番外編だが番外ではない

ボーイ密ガール

「うっすうっす」

街を歩いているだけで遭遇率が高い人がいる。それが今では元恋人である暇人茶目娘こと九ノ瀬めぐみである。

「えーっと、どちら様?」

怪訝な顔で応える。一瞬空気が固まる。

「あー、覚えてない?義久よしひさだけど」

そうだよな、お前バカだもん覚えてないよな。その言葉は飲み込んだ。今はそんな間柄でもないのだからさすがに弁える。

「……あー!思い出したわ!君ね!例の、変な人!」

おーっと、そのノリで来たか。


「やるな。お前バカだから覚えてないだろうと思ったのに」

「見下すような言い方、そういうの嫌なんだよね」

急な冷めた口調、ツンと来る棘を感じた。ちょっとだけ罪悪感。おふざけできる距離を失うとはそういうことなのだろう。それと同時に彼女の本音でもあったのかもしれない。


「なしてこんなとこにいるのさ、帰省?」

「ДаДа」

「マジで第二外国語マウントいらないんだけど」

「いや、時々ロシア語でなんとかっていうラノベの影響だが」

「まぁそんなとこだろうね。んで、どこ行くの?」

「未定。飯でも行くか」

「んなら月見バーガー!」

「さすが。それしかないよな」

図らずとも変なところで以心伝心しているのである。こんなにツンツンしながらも乗り気な彼女は何を考えているのか全く読めない。
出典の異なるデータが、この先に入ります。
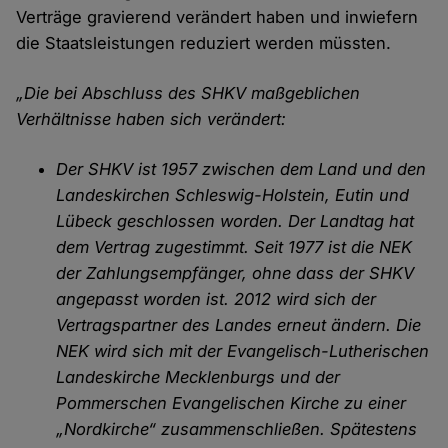
Verträge gravierend verändert haben und inwiefern
die Staatsleistungen reduziert werden müssten.
„Die bei Abschluss des SHKV maßgeblichen
Verhältnisse haben sich verändert:
Der SHKV ist 1957 zwischen dem Land und den
Landeskirchen Schleswig-Holstein, Eutin und
Lübeck geschlossen worden. Der Landtag hat
dem Vertrag zugestimmt. Seit 1977 ist die NEK
der Zahlungsempfänger, ohne dass der SHKV
angepasst worden ist. 2012 wird sich der
Vertragspartner des Landes erneut ändern. Die
NEK wird sich mit der Evangelisch-Lutherischen
Landeskirche Mecklenburgs und der
Pommerschen Evangelischen Kirche zu einer
„Nordkirche“ zusammenschließen. Spätestens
月見バーガーとシェイクを頼んで、俺はポテトも頼んだ。こうして向かい合って食べるのは久々だ。


彼女はほとんど目を合わせてくれなかった。それもそうだ。あんなこと、こんなことがあったのだから。


知り合いの先輩たちが付き合ったこと、元クラスメイトたちが別れたこと。デリケートな話題の淵をなぞるような他人事の恋バナが続いた。最初は「ふーん」ばかりだったのが、だんだんと愛想笑いを浮かべるようになり、やがて懐かしいその笑い方を見せるようになった。氷のようにカチカチになった関係は、少しずつ液体になりつつある。


ほとんど同時に食べ終わりトレイとゴミを片付けると、再びぎこちなくなってしまう。突撃デートみたいなものだから仕方がない。


「どーする?」

「あ、」

なんとなくエスカレーターを降りた先にゲームセンターがあったのだ。コースに迷ったらそこに頼るしかない。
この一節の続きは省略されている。